Dana crossed the room and wrapped her arms around him. She didn't know how what she felt for him had come to be. Love had simply come.

"I love you too," she said softly.

He turned in her arms and kissed her. "I'd like to take a shower. I'm grimy."

"Okay. Do you need some dinner? Did they feed you on the plane?"

"Sort of—it was this weird lasagna-like substance. Have you eaten?"

"Not yet. It's been too hot to cook."

"Do you want to order in?"

"No . . . I'll put something together. I bought deli meat, would you like a sub? Turkey and provolone on multi-grain?"

"It sounds very good for you."

"That's the idea." She ran her hands over his chest. "You're my guy now. Taking care of you is in the job description."

His smile was very tender. "A sandwich would be great."

"Good."

"I'll make it a quick shower."

"Okay." It took an effort to leave his arms—she loved the scent of his soap and end-of-the-day sweat, loved the feel of his soft shirt and the muscles beneath. She gave him a quick kiss and resolutely stepped away. She could feel his eyes on her as she left the room.

On the way downstairs Dana paused at Will's room and peeked in at him. The baby slept soundly, his fingers in his mouth. She smiled and left the door open.

In the kitchen she took out the makings for sandwiches from the fridge, as well as two red apples. She slathered the bread with brown mustard, layered the bread with romaine lettuce, turkey, tomatoes, pickles and cheese.

Part of her knew it was ridiculous to feel so happy doing this. The rest of her just felt happy. Her husband was home, her family was complete—and before the night was over they were going to make love.

Dana licked her lips and closed her eyes for a moment. She and John had had sex a grand total of seven times now—including a quickie in the front hall of her apartment while Monica impatiently honked her car horn below—and she wanted, very much, to add to that number.

Dana was slicing the sandwiches into halves when she felt John's hands on her shoulders. He kissed her neck and whispered, "Boo."

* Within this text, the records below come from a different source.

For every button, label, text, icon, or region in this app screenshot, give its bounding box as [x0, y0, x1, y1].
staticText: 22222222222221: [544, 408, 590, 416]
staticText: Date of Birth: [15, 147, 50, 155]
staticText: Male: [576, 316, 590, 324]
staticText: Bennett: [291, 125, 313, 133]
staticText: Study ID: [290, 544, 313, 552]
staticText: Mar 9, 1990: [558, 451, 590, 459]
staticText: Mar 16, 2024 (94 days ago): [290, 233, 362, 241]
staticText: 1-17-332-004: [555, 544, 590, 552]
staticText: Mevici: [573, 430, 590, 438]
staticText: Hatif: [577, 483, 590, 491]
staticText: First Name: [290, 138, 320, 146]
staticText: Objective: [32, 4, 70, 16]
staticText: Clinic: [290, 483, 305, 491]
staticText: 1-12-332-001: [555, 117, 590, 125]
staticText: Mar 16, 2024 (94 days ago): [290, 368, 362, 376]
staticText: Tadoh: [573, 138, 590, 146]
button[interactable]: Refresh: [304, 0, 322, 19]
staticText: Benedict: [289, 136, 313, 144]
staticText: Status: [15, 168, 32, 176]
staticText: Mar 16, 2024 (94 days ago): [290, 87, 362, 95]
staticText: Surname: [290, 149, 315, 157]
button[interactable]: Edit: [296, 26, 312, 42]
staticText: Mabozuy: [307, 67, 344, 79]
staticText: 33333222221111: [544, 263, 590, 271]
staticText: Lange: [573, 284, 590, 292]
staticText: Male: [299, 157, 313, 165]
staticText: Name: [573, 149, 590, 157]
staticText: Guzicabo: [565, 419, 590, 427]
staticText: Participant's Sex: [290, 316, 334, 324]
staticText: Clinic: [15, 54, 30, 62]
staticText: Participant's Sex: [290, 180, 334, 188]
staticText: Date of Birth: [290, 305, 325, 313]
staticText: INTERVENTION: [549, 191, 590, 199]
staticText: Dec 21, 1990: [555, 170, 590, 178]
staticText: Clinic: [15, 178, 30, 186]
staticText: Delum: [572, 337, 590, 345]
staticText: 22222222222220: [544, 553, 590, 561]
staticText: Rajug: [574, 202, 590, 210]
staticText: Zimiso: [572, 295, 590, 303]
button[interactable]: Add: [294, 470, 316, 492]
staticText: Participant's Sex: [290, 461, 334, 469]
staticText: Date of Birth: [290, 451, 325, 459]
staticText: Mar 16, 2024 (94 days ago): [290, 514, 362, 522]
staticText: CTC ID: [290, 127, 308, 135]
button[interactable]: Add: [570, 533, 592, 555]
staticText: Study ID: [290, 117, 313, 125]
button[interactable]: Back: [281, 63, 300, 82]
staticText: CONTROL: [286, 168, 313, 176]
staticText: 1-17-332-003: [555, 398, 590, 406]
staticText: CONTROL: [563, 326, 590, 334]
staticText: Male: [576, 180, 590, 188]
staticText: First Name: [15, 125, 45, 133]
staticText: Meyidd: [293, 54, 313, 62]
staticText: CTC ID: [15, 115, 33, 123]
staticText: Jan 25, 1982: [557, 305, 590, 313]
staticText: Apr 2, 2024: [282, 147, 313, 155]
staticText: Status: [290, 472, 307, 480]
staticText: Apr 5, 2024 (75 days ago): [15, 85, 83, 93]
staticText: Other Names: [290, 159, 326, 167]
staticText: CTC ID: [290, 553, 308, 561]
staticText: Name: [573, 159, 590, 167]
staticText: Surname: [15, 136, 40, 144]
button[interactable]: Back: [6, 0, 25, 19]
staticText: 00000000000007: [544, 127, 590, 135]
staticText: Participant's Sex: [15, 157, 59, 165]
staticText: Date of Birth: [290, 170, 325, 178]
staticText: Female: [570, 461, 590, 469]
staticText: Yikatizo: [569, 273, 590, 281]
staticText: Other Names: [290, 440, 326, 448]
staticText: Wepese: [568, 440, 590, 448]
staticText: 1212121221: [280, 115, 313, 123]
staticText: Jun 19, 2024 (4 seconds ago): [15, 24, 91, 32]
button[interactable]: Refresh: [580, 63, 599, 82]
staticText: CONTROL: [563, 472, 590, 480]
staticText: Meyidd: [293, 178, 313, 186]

"Eek," she whispered back, and touched his cheek. "This is ready."

"Looks delicious." He stayed standing behind her, holding her around the waist, his face pressed against her neck.

She rested her hands on his forearms. "What is it?"

"The back of your neck smells like baby powder."

Dana inhaled, her hands gripping his wrists. She found her voice: "We should eat. It's getting late."

John kissed her neck and let go of her waist. "Looks good, babe," he said briskly, picking up the plates.